**TASK INPUT**
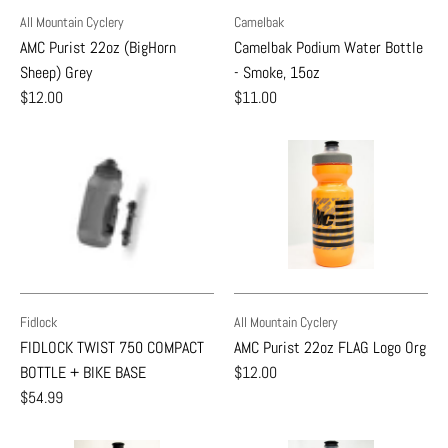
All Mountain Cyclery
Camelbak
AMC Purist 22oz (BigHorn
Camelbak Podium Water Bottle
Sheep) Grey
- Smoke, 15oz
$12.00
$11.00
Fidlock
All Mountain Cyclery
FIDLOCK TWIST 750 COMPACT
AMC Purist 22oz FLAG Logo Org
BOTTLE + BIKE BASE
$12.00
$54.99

--

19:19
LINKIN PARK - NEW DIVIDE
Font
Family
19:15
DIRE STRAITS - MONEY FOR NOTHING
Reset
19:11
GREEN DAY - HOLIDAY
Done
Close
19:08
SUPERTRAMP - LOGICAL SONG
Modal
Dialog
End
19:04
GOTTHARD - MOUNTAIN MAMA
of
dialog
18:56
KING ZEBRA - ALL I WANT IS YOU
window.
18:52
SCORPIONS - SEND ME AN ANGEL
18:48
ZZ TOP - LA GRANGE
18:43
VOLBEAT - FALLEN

* * *

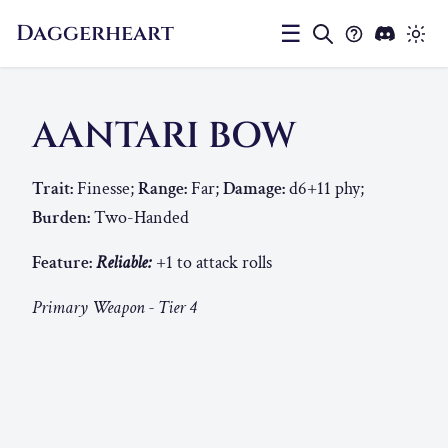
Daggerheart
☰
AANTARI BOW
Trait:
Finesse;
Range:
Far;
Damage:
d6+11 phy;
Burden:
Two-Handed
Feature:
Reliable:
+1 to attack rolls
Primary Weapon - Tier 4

**PROBLEM DESCRIPTION**
Search the records above for the word "Camelbak", then say how many lines contain it. Give the number alone.

**SOLUTION FOR THIS EXERCISE**
2